5. Mr T is a wise man; he has taken a warning TIA seriously and has lost 15 pounds, and has at least as much again to lose. A change to a low starch diet and half hour daily stroll has made the difference; but the walking is making his foot and back miserable. The expensive orthotic is hopeless; luckily his hips and back are fine, but he needs a simple heel lift; he has a short leg.

6. I too have had serious lower back issues, luckily fixed by my own chiropractor; so I too have to do my exercises, take care when lifting supers full of honey, gardening and using the chainsaw. Regaining the function of your spine is just as important as the pain.

7. My own granddaughter, only 7 is hypermobile giving her pelvic, knee and ankle issues. X-rays show a mildly dysplastic hip. Years ago we would have called it growing pains. She too regularly needs chiropractic care and luckily responds well. Increased range of motion is more difficult than too stiff in my opinion. Our care is for kids too.

8. This 65-year old lady is a serious gardener; every day she is bending, lifting and digging for 2 to 3 hours a day. It regularly catches her in the sacroiliac joint, so she has a treatment once a month that sorts it out. She does her lower back exercises faithfully.

9. This 88-year old lady is an inspiration; every day she is busy in the community. With a nasty scoliosis she manages very well with a chiropractic adjustment every six weeks and exercises faithfully done. 

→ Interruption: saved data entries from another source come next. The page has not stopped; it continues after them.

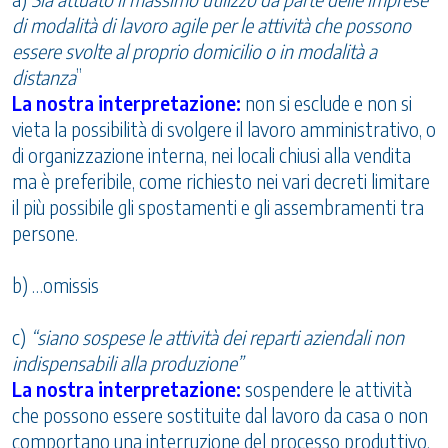
di modalità di lavoro agile per le attività che possono
essere svolte al proprio domicilio o in modalità a
distanza
”
La nostra interpretazione:
non si esclude e non si
vieta la possibilità di svolgere il lavoro amministrativo, o
di organizzazione interna, nei locali chiusi alla vendita
ma è preferibile, come richiesto nei vari decreti limitare
il più possibile gli spostamenti e gli assembramenti tra
persone.
b) …omissis
c)
“siano sospese le attività dei reparti aziendali non
indispensabili alla produzione”
La nostra interpretazione:
sospendere le attività
che possono essere sostituite dal lavoro da casa o non
comportano una interruzione del processo produttivo.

10. Mr X is a 71-year old retired man who wants to continue with maintenance care every six to eight weeks; he had suffered from two years of lower back pain when he first came a few months ago. He has no discomfort now after 8 chiropractic treatments, but is aware that danger lurks.

11. Mrs C has been having severe headaches, and taking a lot of analgesics. It is a non-complicated upper cervical facet syndrome, and she is doing well.

12. Mr D is a 38-year old year man with chronic shoulder pain after a rotator cuff tear playing cricket. It responded well to treatment, but he knows he must do his exercises every day; for two years he could not sleep on that shoulder.

13. Mr D, a 71-year old man, has a severe ache in the shoulder and midback since working above his head. Trapped nerve tests are negative but he has advanced degenerative joints of Luschka; after just two treatments he is 50 percent better. Can we reach 90?

And so the day goes; chiropractors should not be treating the elderly most medical sites state but that is so much bunkum.